» **PROMPT**
Go through the entries below and return every line that contains "yang".

==== DATASET ENTRIES ====

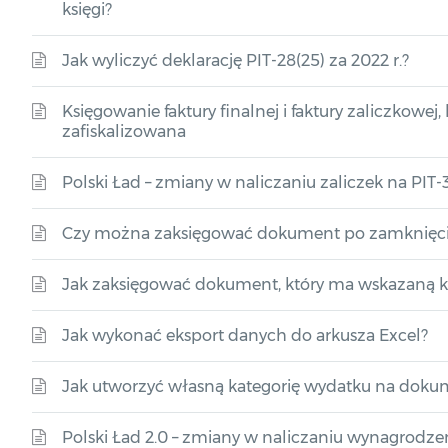
księgi?
Jak wyliczyć deklarację PIT-28(25) za 2022 r.?
Księgowanie faktury finalnej i faktury zaliczkowej, 
zafiskalizowana
Polski Ład – zmiany w naliczaniu zaliczek na PIT-3
Czy można zaksięgować dokument po zamknięciu
Jak zaksięgować dokument, który ma wskazaną 
Jak wykonać eksport danych do arkusza Excel?
Jak utworzyć własną kategorię wydatku na dok
Polski Ład 2.0 – zmiany w naliczaniu wynagrodzeń 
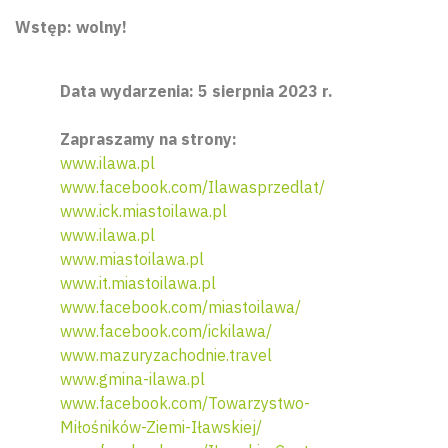
Wstęp: wolny!
Data wydarzenia: 5 sierpnia 2023 r.
Zapraszamy na strony:
www.ilawa.pl
www.facebook.com/Ilawasprzedlat/
www.ick.miastoilawa.pl
www.ilawa.pl
www.miastoilawa.pl
www.it.miastoilawa.pl
www.facebook.com/miastoilawa/
www.facebook.com/ickilawa/
www.mazuryzachodnie.travel
www.gmina-ilawa.pl
www.facebook.com/Towarzystwo-
Miłośników-Ziemi-Iławskiej/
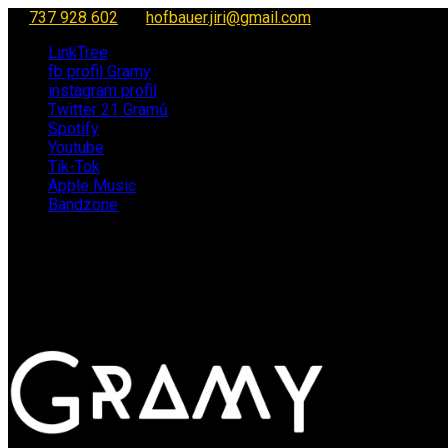
737 928 602
hofbauer.jiri@gmail.com
LinkTree
fb profil Gramy
instagram profil
Twitter 21 Gramů
Spotify
Youtube
Tik-Tok
Apple Music
Bandzone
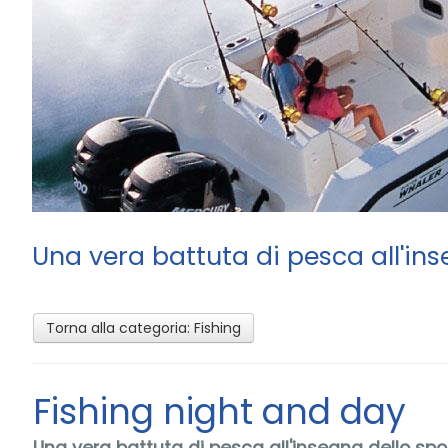
Una vera battuta di pesca all'ins
Torna alla categoria:
Fishing
Fishing night and day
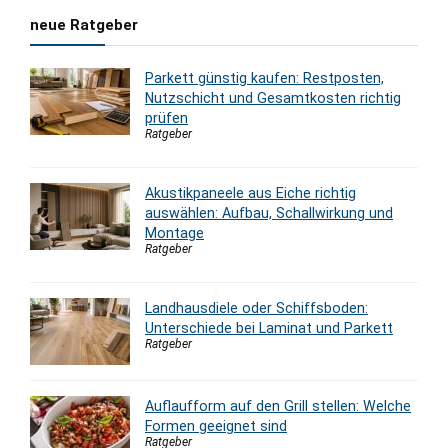
neue Ratgeber
Parkett günstig kaufen: Restposten,
Nutzschicht und Gesamtkosten richtig
prüfen
Ratgeber
Akustikpaneele aus Eiche richtig
auswählen: Aufbau, Schallwirkung und
Montage
Ratgeber
Landhausdiele oder Schiffsboden:
Unterschiede bei Laminat und Parkett
Ratgeber
Auflaufform auf den Grill stellen: Welche
Formen geeignet sind
Ratgeber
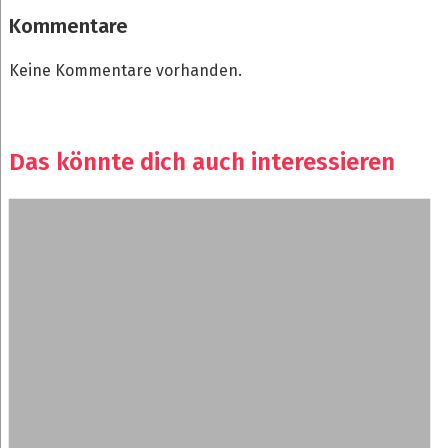
Kommentare
Keine Kommentare vorhanden.
Das könnte dich auch interessieren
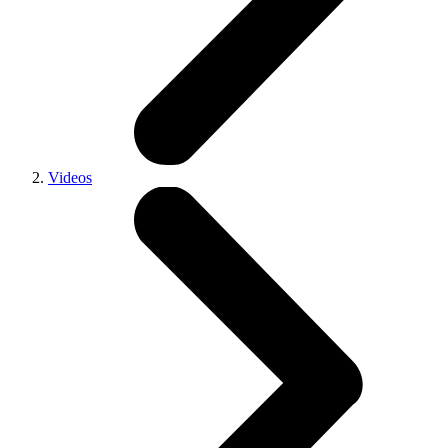
Videos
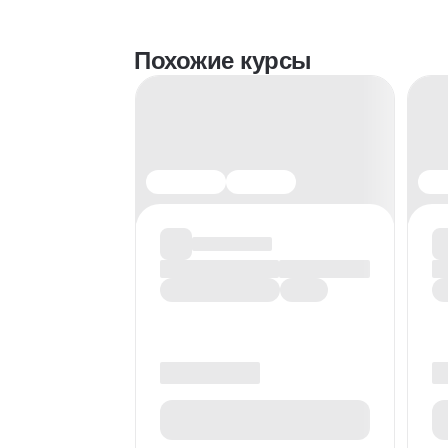
Похожие курсы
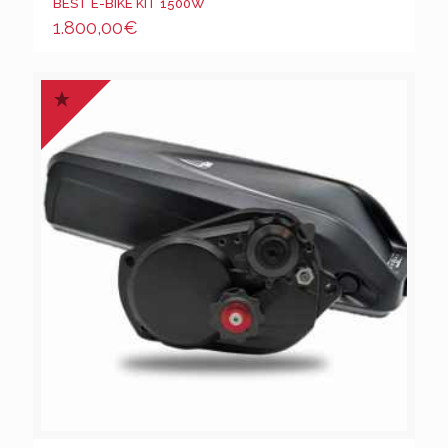
BEST E-BIKE KIT 1500W
1.800,00
€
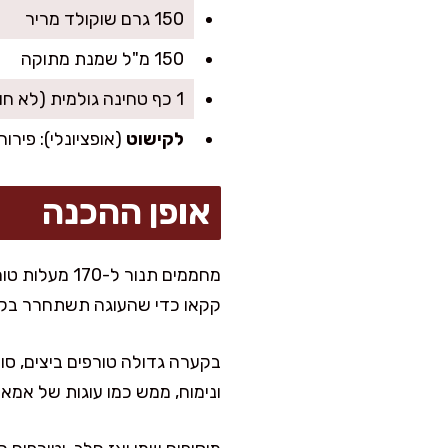
150 גרם שוקולד מריר
150 מ"ל שמנת מתוקה
1 כף טחינה גולמית (לא חובה, אבל עושה טעם של סבתא)
לקישוט
(אופציונלי): פירו
אופן ההכנה
קקאו כדי שהעוגה תשתחרר בקל
ונימוח, ממש כמו עוגות של אמא.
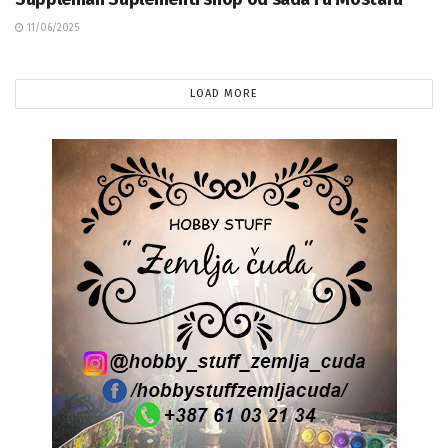
11/06/2025
LOAD MORE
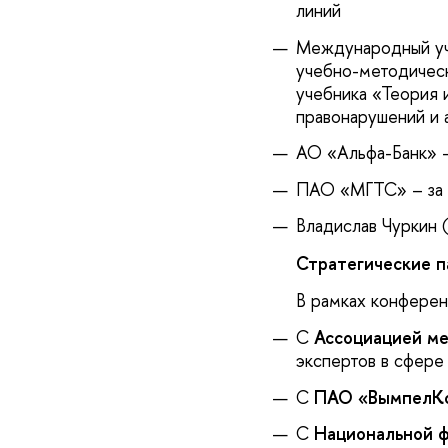
линий
Международный уче
учебно-методическ
учебника «Теория 
правонарушений и
АО «Альфа-Банк» –
ПАО «МГТС» – за 
Владислав Чуркин 
Стратегические п
В рамках конферен
С
Ассоциацией м
экспертов в сфере
С
ПАО «ВымпелК
С
Национальной ф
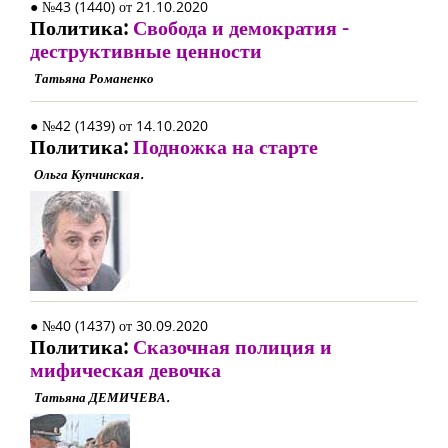
● №43 (1440) от 21.10.2020
Политика:
Свобода и демократия -
деструктивные ценности
Татьяна Романенко
● №42 (1439) от 14.10.2020
Политика:
Подножка на старте
Ольга Купчинская.
● №40 (1437) от 30.09.2020
Политика:
Сказочная полиция и
мифическая девочка
Татьяна ДЕМИЧЕВА.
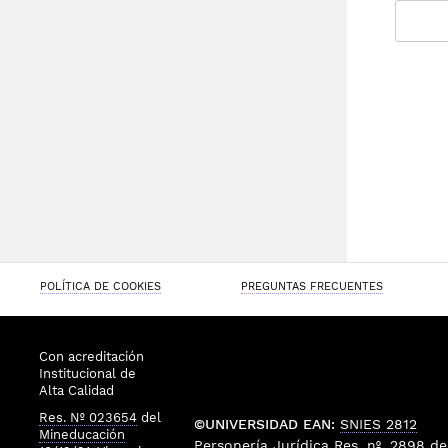
POLÍTICA DE COOKIES
PREGUNTAS FRECUENTES
Con acreditación
Institucional de
Alta Calidad
Res. Nº 023654
del
©UNIVERSIDAD EAN:
SNIES 2812
Mineducación
Personería Jurídica
Res. nº. 2898
de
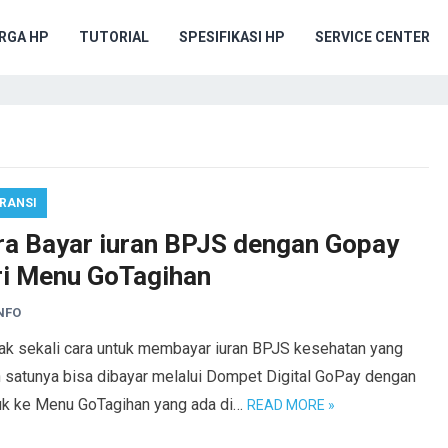
RGA HP
TUTORIAL
SPESIFIKASI HP
SERVICE CENTER
RANSI
ra Bayar iuran BPJS dengan Gopay
ri Menu GoTagihan
NFO
ak sekali cara untuk membayar iuran BPJS kesehatan yang
h satunya bisa dibayar melalui Dompet Digital GoPay dengan
k ke Menu GoTagihan yang ada di…
READ MORE »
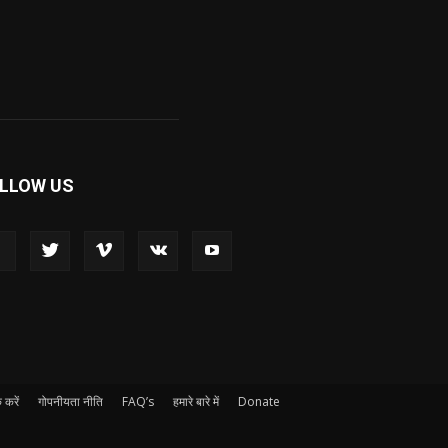
LLOW US
 करें
गोपनीयता नीति
FAQ’s
हमारे बारे में
Donate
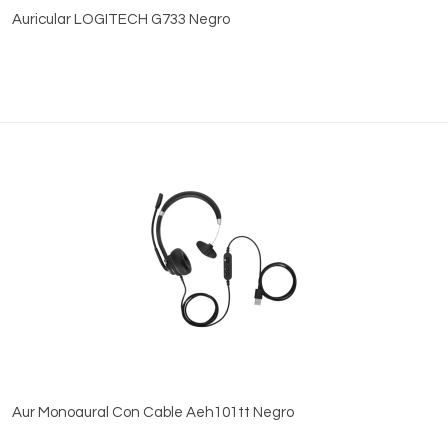
Auricular LOGITECH G733 Negro
Aur Monoaural Con Cable Aeh101tt Negro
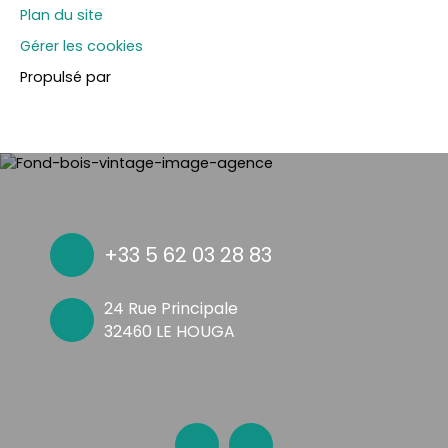
Plan du site
Gérer les cookies
Propulsé par
+33 5 62 03 28 83
24 Rue Principale
32460 LE HOUGA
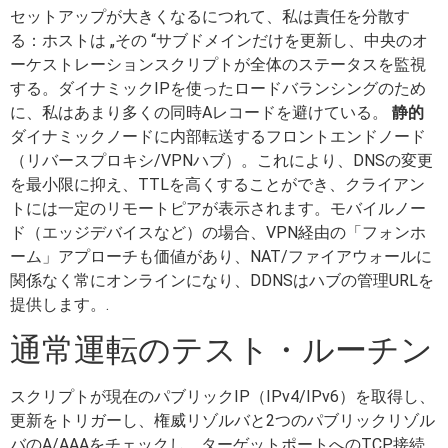
セットアップが大きくなるにつれて、私は責任を分散す
る：ホストは „その “サブドメインだけを更新し、中央のオ
ーケストレーションスクリプトが全体のステータスを監視
する。ダイナミックIPを使ったロードバランシングのため
に、私はあまり多くの同時Aレコードを避けている。
静的
ダイナミックノードに内部転送するフロントエンドノード
（リバースプロキシ/VPNハブ）。これにより、DNSの変更
を最小限に抑え、TTLを高くすることができ、クライアン
トには一定のリモートピアが表示されます。モバイルノー
ド（エッジデバイスなど）の場合、VPN経由の「フォンホ
ーム」アプローチも価値があり、NAT/ファイアウォールに
関係なく常にオンラインになり、DDNSはハブの管理URLを
提供します。.
通常運転のテスト・ルーチン
スクリプトが現在のパブリックIP（IPv4/IPv6）を取得し、
更新をトリガーし、権威リゾルバと2つのパブリックリゾル
バのA/AAAをチェックし、ターゲットポートへのTCP接続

====

» **SOLUTION TO THE EXERCISE**
ak sekali cara untuk membayar iuran BPJS kesehatan yang
k ke Menu GoTagihan yang ada di…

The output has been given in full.